CoryAmber | 10 years ago | on: There is no shortage of STEM workers

The referenced article presents a case that there is no STEM worker shortage and supports it with referenced statistics and studies. You may dispute his data, but he did provide it. Stating a position on the assumption that there is a serious problem with excessive or high wages, i.e. overpaid workers which requires immediate fixing is an odd leap.

What workers are demanding more that the market rate? There is a market rate with a 1/4 million H1-Bs and there is a market rate without a 1/4 million H1-Bs. Any worker which demands more than the market rate will not get it.

And what is the expense of everyone else referring too? It is substantially a zero sum game. Who are the else?

CoryAmber | 10 years ago | on: There is no shortage of STEM workers

You have changed the topic of discussion. I have not claimed some difference from other people or offered an opinion on deservedness, entitlement or anything. I just stated that (modulo special cases, point exceptions) that the bulk of H1-Bs occupy a position that could and would be filled by a US citizen.

CoryAmber | 10 years ago | on: There is no shortage of STEM workers

Please, read the article under discussion which contains a link to the Center Of Immigration studies. The article under discussion does provide evidence. You may not agree with it, or question its strength, but really hard to deny the article, the statistics it provides and the studies it references provide no evidence.

If the facts quoted in the study do not suffice, let us try a dialogue of rational reasoning. Assuming H1-Bs do occupy job positions, i.e. are employed. Then either the job is only opened if and only if there are H1-Bs around, which doesn't make sense, or not a single qualified US citizen can fill the job. Give the working age population of the US is 204 million[1] this also seems highly unlikely.

[1]https://research.stlouisfed.org/fred2/series/LFWA64TTUSM647S

CoryAmber | 10 years ago | on: There is no shortage of STEM workers

One hears that espoused quite frequently.

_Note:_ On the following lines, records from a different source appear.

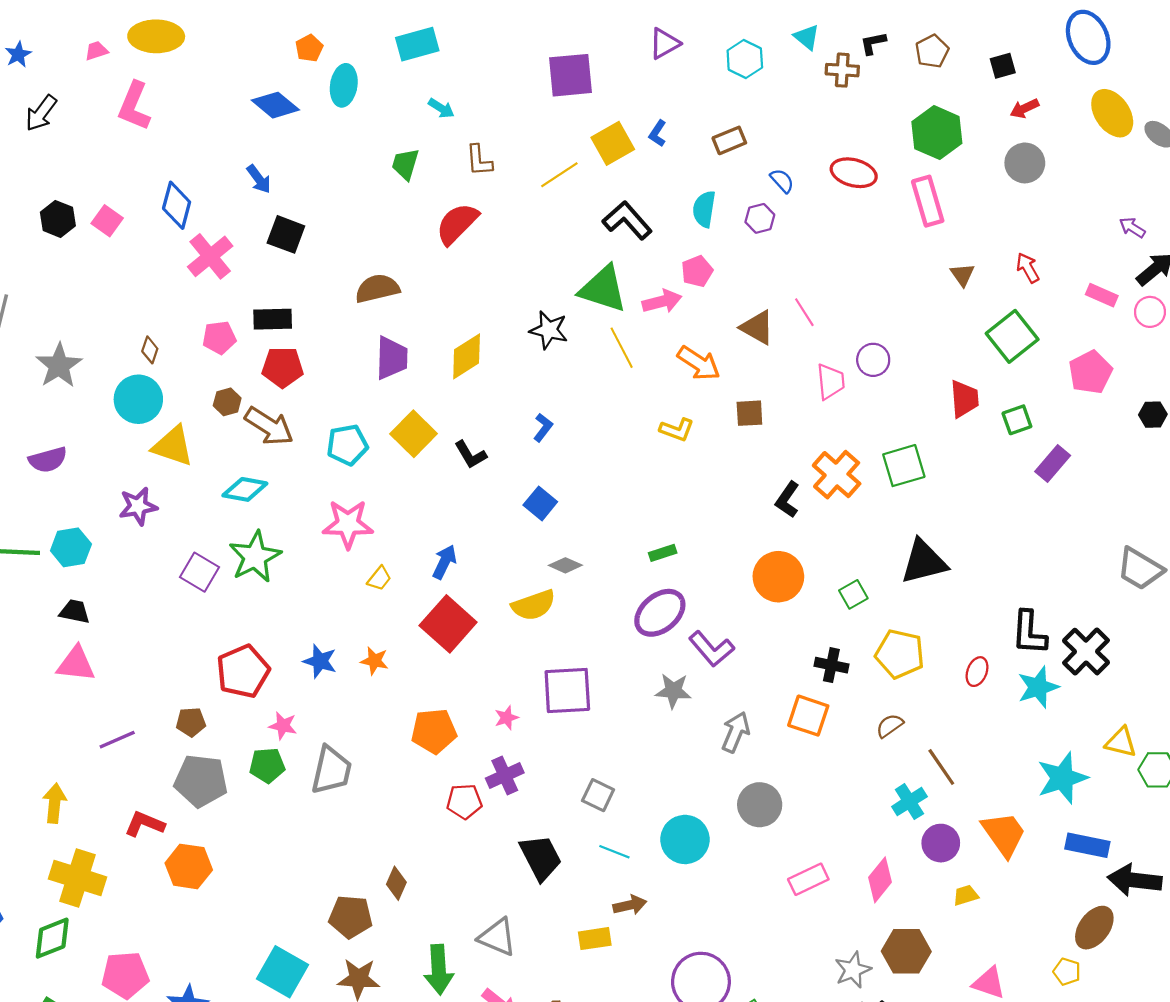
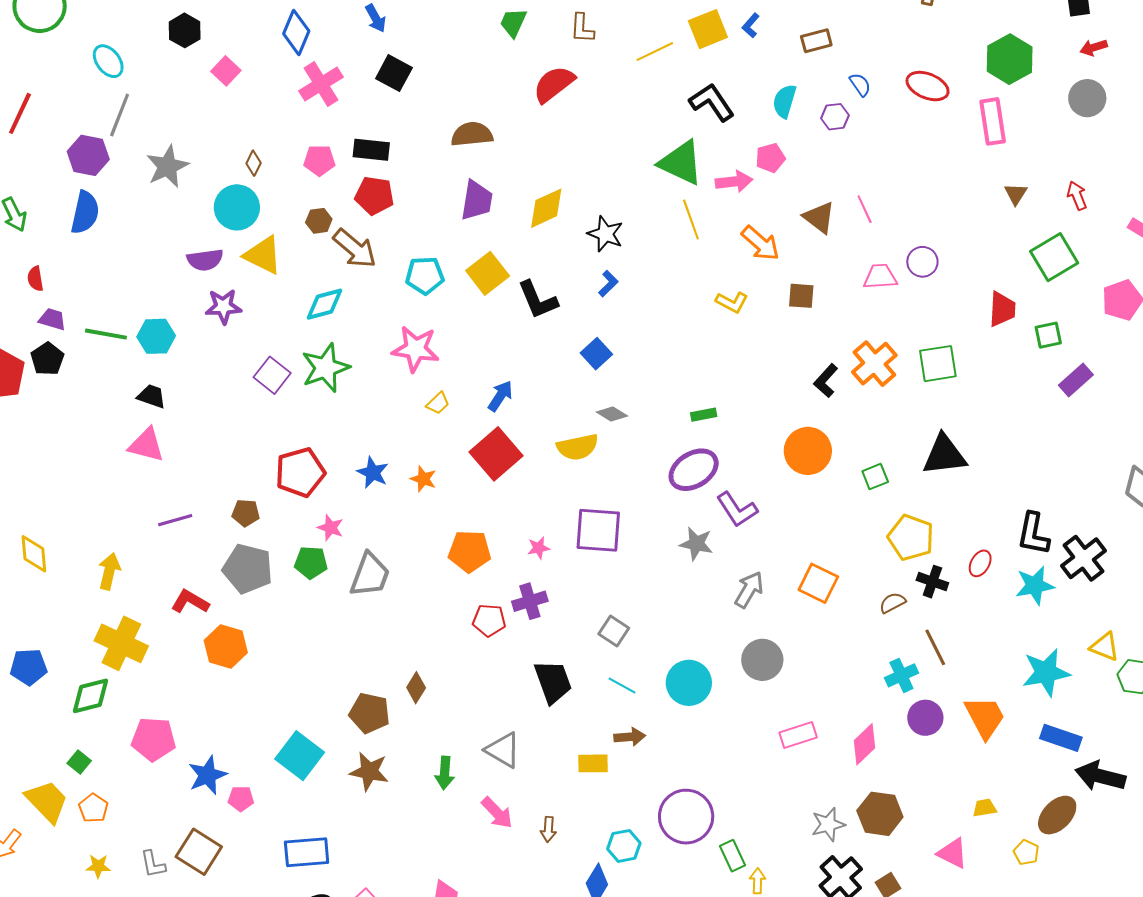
pink square: (107, 221) -> (226, 71), moved
black star: (549, 330) -> (605, 234), moved
pink trapezoid: (831, 382) -> (880, 277), turned -96
black L-shape: (470, 455) -> (538, 300), size x1.4
purple semicircle: (48, 460) -> (205, 260), moved
cyan diamond: (245, 489) -> (324, 304), turned -33
black cross: (831, 665) -> (932, 582), moved
yellow trapezoid: (966, 895) -> (985, 808), moved
green arrow: (439, 970) -> (445, 773), size x0.7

Assuming there is "a big shortage in 'high quality' engineers" can anyone provide links to any AWS, Google, Apple, Facebook, SpaceX, position postings which typifies this big shortage? e.g. Postings which are an exemplar, of requiring 'high quality engineers' but remain open for weeks or months due to the massive STEM shortage? Based on the I-squared Act's proposed increase to a 1/4 million (250,000) H1-Bs there should be 10s and 10s of 10,000s such postings.

This massive STEM shortage debate has been happening for years. The referenced article links studies, presents supporting data (aka actual statistics) and provides direct anecdotal evidence (he is involved in the production of STEM resources). Bluntly I have seen many similar fact based articles and studies on the "there is no STEM shortage" side and can't recall a single peer reviewed study on the massive shortage side. Links welcome.

CoryAmber | 10 years ago | on: There is no shortage of STEM workers

Does it matter? Of course, otherwise this wouldn't be the contentious issue that it is. If you are the Disney programmer telling your wife and kids that you are unemployed, I assure you, it matters.

To say it doesn't matter if there are 0 H1-Bs or 250,000 H1-Bs is ...

Your "high paid H1-B worker" most likely isn't (see data contained in the referenced article). Outside of a small percentage of very rare individuals or specialists every H1-B is taking a job from a US citizen, who would pay the same taxes or more, is far more likely to buy real estate than rent a nearby apartment for a couple of years, and will almost assuredly un-employ some American than hopefully employ one.